Page-level text extractions:
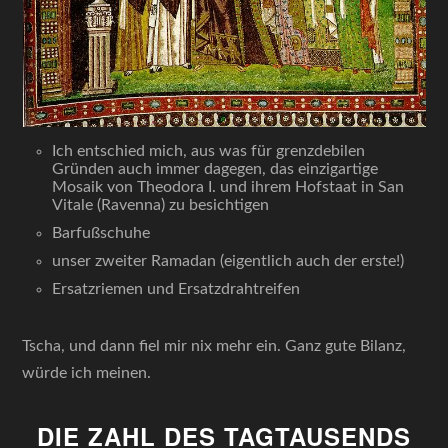
Ich entschied mich, aus was für grenzdebilen
Gründen auch immer dagegen, das einzigartige
Mosaik von Theodora I. und ihrem Hofstaat in San
Vitale (Ravenna) zu besichtigen
Barfußschuhe
unser zweiter Ramadan (eigentlich auch der erste!)
Ersatzriemen und Ersatzdrahtreifen
Tscha, und dann fiel mir nix mehr ein. Ganz gute Bilanz,
würde ich meinen.
DIE ZAHL DES TAGTAUSENDS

_What you need to do_
From the data, work out how many lines include the word "auch"; the reply is that number and nothing else.

_Solution_
2